◆ Task objective
Whichever lines include the word "Automatic", copy them as they appear in the data.

◆ The records
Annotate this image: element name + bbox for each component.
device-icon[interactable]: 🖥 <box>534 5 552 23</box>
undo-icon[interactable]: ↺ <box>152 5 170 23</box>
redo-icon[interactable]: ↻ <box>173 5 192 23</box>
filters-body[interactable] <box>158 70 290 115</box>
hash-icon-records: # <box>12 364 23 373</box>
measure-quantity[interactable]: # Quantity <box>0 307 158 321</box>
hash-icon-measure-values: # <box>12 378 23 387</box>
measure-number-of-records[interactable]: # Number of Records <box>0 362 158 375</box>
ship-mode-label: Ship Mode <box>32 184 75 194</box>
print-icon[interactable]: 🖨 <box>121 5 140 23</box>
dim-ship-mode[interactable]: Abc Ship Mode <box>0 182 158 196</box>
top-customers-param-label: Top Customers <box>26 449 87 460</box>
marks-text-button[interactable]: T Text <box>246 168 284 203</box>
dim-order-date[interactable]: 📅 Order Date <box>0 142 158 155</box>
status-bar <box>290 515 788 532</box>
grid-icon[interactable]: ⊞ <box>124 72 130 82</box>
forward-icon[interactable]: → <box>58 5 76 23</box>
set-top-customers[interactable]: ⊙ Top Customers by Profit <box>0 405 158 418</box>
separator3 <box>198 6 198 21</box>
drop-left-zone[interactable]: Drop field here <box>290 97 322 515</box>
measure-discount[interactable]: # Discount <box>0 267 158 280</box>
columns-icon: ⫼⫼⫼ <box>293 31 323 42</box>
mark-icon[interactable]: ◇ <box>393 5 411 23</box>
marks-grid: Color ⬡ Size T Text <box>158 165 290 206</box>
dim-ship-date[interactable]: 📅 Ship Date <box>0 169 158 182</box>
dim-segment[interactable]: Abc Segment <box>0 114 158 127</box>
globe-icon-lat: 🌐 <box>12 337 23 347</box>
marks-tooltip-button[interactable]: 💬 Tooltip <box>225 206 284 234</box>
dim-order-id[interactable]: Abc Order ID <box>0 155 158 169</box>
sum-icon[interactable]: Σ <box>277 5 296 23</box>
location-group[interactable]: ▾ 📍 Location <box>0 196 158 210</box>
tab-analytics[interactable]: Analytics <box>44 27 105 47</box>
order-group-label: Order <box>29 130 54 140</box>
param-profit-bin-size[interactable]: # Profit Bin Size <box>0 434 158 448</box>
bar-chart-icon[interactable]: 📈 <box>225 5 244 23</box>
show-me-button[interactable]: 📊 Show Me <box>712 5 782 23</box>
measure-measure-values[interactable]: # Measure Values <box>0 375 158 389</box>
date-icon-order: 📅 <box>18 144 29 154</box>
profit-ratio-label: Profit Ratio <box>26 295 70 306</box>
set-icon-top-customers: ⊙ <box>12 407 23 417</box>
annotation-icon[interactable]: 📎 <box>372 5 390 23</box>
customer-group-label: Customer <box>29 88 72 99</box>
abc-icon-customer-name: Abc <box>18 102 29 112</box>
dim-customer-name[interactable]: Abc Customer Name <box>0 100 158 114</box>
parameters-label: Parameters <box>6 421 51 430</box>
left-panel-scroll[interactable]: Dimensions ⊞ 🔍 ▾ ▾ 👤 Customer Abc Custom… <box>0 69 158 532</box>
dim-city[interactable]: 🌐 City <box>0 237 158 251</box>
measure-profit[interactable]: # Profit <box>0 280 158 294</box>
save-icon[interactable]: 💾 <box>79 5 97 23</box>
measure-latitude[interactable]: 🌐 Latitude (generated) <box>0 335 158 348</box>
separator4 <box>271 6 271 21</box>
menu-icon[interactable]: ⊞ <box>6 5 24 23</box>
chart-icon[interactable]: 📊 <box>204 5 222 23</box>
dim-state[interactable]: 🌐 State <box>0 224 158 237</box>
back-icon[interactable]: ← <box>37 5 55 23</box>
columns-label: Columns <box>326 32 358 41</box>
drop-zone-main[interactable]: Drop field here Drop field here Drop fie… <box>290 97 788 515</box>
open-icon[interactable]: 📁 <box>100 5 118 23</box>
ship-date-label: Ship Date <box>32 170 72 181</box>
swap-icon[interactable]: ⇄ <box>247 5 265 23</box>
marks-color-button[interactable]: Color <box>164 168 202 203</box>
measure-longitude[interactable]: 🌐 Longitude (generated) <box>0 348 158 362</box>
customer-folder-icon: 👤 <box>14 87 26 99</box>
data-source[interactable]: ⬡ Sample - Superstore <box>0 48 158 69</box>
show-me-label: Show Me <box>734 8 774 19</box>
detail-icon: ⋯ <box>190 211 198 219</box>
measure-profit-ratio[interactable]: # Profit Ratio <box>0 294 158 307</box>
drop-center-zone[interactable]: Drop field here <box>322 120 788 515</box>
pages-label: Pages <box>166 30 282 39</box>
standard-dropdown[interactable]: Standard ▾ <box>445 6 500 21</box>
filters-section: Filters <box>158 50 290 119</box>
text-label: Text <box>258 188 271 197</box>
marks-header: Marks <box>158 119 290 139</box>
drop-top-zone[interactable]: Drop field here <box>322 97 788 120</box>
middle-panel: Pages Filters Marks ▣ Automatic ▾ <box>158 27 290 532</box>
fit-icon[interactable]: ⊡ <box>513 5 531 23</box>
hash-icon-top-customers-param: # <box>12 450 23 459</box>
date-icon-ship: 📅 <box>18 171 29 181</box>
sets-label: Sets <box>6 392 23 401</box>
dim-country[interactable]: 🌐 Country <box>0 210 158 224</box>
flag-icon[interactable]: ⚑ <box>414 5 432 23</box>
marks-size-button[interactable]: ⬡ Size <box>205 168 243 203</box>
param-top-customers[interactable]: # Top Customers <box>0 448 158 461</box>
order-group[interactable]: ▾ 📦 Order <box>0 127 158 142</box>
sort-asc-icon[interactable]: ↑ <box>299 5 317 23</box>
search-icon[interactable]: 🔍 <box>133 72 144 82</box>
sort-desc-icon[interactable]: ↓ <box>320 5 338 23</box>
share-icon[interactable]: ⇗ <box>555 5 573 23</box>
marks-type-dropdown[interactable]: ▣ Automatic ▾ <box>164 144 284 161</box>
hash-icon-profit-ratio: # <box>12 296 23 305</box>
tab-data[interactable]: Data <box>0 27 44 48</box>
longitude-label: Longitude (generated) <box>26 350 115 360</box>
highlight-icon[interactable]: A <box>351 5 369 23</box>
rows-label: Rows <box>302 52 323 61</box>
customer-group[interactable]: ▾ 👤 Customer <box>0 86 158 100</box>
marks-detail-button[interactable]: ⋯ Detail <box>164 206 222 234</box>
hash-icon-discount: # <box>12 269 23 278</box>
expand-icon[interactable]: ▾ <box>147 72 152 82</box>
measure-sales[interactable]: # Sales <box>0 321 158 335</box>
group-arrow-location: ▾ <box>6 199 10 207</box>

◆ Answer box
middle-panel: Pages Filters Marks ▣ Automatic ▾ <box>158 27 290 532</box>
marks-type-dropdown[interactable]: ▣ Automatic ▾ <box>164 144 284 161</box>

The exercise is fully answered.